Work order: Please repeat the data below exactly, with the pictures removed.

### Listed entries ###

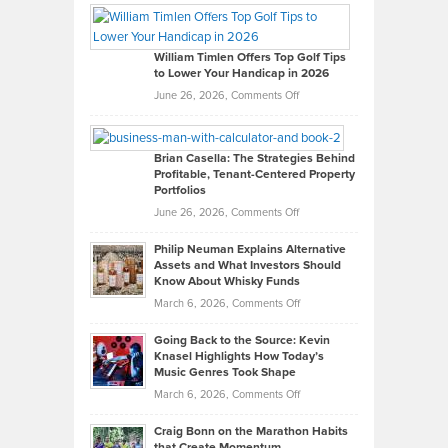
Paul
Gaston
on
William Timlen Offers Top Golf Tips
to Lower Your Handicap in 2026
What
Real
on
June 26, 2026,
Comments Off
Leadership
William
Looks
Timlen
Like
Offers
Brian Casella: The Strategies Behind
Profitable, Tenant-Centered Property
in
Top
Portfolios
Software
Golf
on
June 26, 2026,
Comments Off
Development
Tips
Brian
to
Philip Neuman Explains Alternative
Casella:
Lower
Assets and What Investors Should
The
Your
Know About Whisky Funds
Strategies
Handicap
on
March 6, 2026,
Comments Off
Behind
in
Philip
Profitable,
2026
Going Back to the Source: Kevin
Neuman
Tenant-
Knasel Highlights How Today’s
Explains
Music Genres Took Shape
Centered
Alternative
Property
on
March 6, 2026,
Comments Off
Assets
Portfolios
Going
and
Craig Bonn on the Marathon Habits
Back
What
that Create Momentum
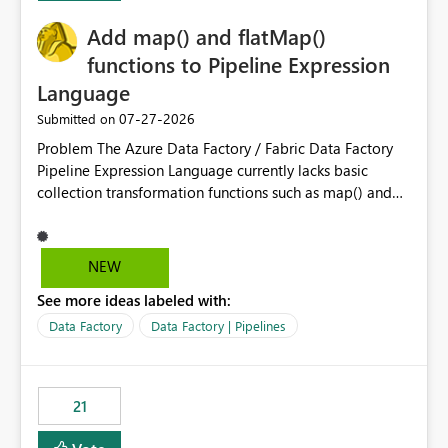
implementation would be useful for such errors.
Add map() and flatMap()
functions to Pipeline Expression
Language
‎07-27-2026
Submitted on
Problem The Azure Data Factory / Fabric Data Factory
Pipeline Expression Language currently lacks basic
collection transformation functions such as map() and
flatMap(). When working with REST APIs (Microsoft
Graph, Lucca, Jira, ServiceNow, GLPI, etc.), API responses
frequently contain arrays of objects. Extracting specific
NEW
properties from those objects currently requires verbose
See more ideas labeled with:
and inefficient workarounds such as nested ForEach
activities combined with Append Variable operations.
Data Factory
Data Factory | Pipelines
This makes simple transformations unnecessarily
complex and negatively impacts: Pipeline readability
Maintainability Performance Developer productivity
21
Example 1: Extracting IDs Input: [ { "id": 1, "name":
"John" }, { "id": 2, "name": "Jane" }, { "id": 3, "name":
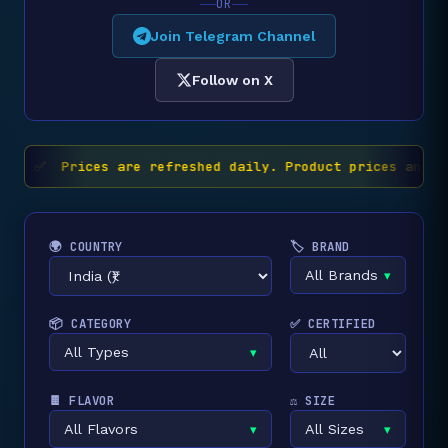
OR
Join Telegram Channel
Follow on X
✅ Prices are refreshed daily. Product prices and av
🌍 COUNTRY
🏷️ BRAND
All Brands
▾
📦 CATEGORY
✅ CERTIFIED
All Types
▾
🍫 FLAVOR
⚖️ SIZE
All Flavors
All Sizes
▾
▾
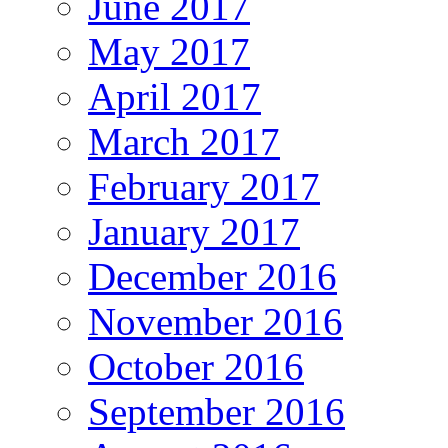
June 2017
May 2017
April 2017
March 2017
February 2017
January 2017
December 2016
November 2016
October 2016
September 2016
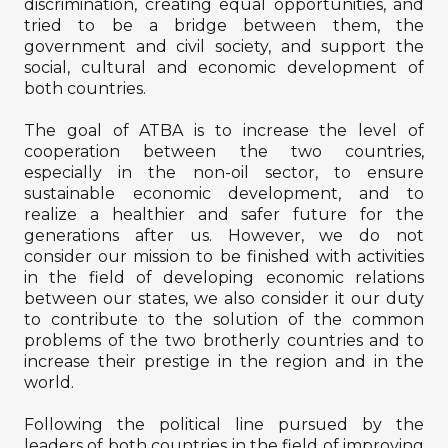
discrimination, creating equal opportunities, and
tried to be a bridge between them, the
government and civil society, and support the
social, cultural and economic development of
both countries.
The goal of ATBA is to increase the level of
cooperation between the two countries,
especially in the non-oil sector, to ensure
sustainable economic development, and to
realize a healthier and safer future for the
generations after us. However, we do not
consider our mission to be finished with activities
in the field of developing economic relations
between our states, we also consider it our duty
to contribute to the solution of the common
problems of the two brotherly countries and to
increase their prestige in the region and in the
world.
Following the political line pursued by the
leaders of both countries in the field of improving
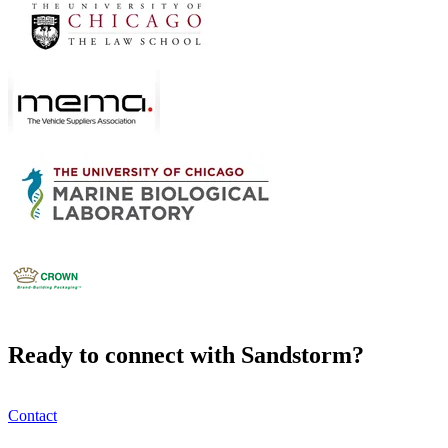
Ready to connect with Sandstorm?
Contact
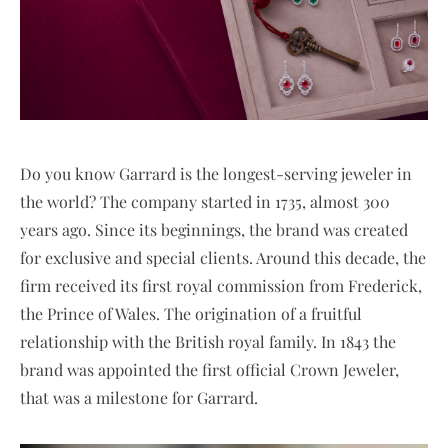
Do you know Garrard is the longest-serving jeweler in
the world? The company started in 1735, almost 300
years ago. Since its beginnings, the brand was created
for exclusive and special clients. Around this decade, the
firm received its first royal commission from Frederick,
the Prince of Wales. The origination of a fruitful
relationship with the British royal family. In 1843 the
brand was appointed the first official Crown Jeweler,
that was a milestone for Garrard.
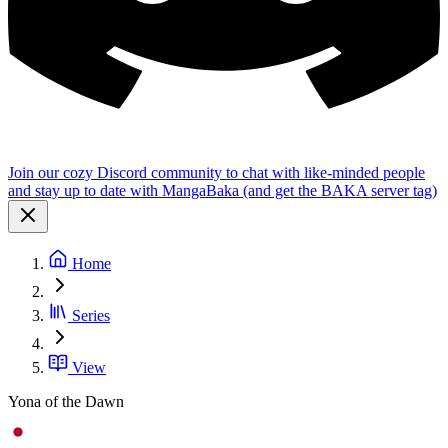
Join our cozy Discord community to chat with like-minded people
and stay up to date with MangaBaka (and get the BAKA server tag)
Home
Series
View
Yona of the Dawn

###

Problem solution:
Paul
Gaston
on
William Timlen Offers Top Golf Tips
to Lower Your Handicap in 2026
What
Real
on
June 26, 2026,
Comments Off
Leadership
William
Looks
Timlen
Like
Offers
Brian Casella: The Strategies Behind
Profitable, Tenant-Centered Property
in
Top
Portfolios
Software
Golf
on
June 26, 2026,
Comments Off
Development
Tips
Brian
to
Philip Neuman Explains Alternative
Casella:
Lower
Assets and What Investors Should
The
Your
Know About Whisky Funds
Strategies
Handicap
on
March 6, 2026,
Comments Off
Behind
in
Philip
Profitable,
2026
Going Back to the Source: Kevin
Neuman
Tenant-
Knasel Highlights How Today’s
Explains
Music Genres Took Shape
Centered
Alternative
Property
on
March 6, 2026,
Comments Off
Assets
Portfolios
Going
and
Craig Bonn on the Marathon Habits
Back
What
that Create Momentum
implementation would be useful for such errors.
Add map() and flatMap()
functions to Pipeline Expression
Language
‎07-27-2026
Submitted on
Problem The Azure Data Factory / Fabric Data Factory
Pipeline Expression Language currently lacks basic
collection transformation functions such as map() and
flatMap(). When working with REST APIs (Microsoft
Graph, Lucca, Jira, ServiceNow, GLPI, etc.), API responses
frequently contain arrays of objects. Extracting specific
NEW
properties from those objects currently requires verbose
See more ideas labeled with:
and inefficient workarounds such as nested ForEach
activities combined with Append Variable operations.
Data Factory
Data Factory | Pipelines
This makes simple transformations unnecessarily
complex and negatively impacts: Pipeline readability
Maintainability Performance Developer productivity
21
Example 1: Extracting IDs Input: [ { "id": 1, "name":
"John" }, { "id": 2, "name": "Jane" }, { "id": 3, "name":
OR
Join Telegram Channel
Follow on X
✅ Prices are refreshed daily. Product prices and av
🌍 COUNTRY
🏷️ BRAND
All Brands
▾
📦 CATEGORY
✅ CERTIFIED
All Types
▾
🍫 FLAVOR
⚖️ SIZE
All Flavors
All Sizes
▾
▾
June 2017
May 2017
April 2017
March 2017
February 2017
January 2017
December 2016
November 2016
October 2016
September 2016
discrimination, creating equal opportunities, and
tried to be a bridge between them, the
government and civil society, and support the
social, cultural and economic development of
both countries.
The goal of ATBA is to increase the level of
cooperation between the two countries,
especially in the non-oil sector, to ensure
sustainable economic development, and to
realize a healthier and safer future for the
generations after us. However, we do not
consider our mission to be finished with activities
in the field of developing economic relations
between our states, we also consider it our duty
to contribute to the solution of the common
problems of the two brotherly countries and to
increase their prestige in the region and in the
world.
Following the political line pursued by the
leaders of both countries in the field of improving
Ready to connect with Sandstorm?
Contact
Do you know Garrard is the longest-serving jeweler in
the world? The company started in 1735, almost 300
years ago. Since its beginnings, the brand was created
for exclusive and special clients. Around this decade, the
firm received its first royal commission from Frederick,
the Prince of Wales. The origination of a fruitful
relationship with the British royal family. In 1843 the
brand was appointed the first official Crown Jeweler,
that was a milestone for Garrard.
Join our cozy Discord community to chat with like-minded people
and stay up to date with MangaBaka (and get the BAKA server tag)
Home
Series
View
Yona of the Dawn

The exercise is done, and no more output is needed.